Aim of the exercise: Leave out the pictures and repeat everything else in the records exactly.

Information supplied:
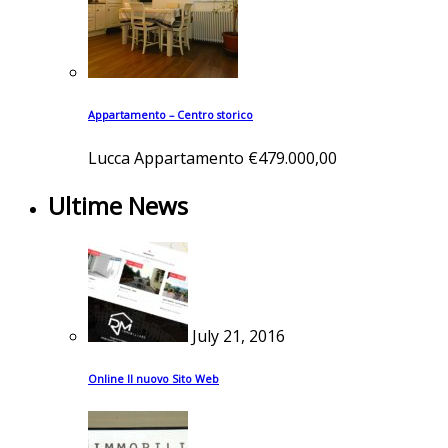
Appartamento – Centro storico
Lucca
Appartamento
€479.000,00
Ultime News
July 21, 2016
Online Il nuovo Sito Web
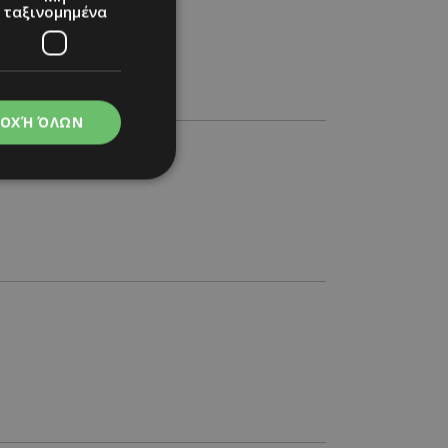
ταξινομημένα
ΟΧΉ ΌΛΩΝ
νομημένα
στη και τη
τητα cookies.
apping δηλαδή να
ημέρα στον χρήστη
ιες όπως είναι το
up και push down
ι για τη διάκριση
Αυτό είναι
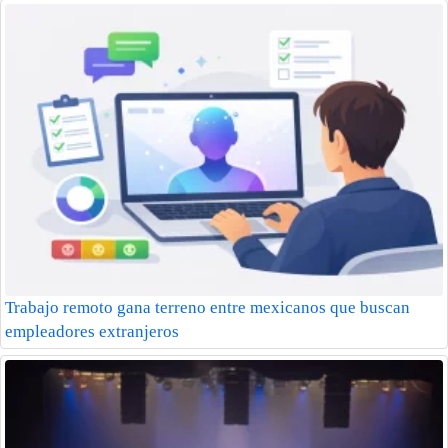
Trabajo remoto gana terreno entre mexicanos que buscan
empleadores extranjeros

Task response:
Appartamento – Centro storico
Lucca
Appartamento
€479.000,00
Ultime News
July 21, 2016
Online Il nuovo Sito Web
ταξινομημένα
ΟΧΉ ΌΛΩΝ
νομημένα
στη και τη
τητα cookies.
apping δηλαδή να
ημέρα στον χρήστη
ιες όπως είναι το
up και push down
ι για τη διάκριση
Αυτό είναι
Trabajo remoto gana terreno entre mexicanos que buscan
empleadores extranjeros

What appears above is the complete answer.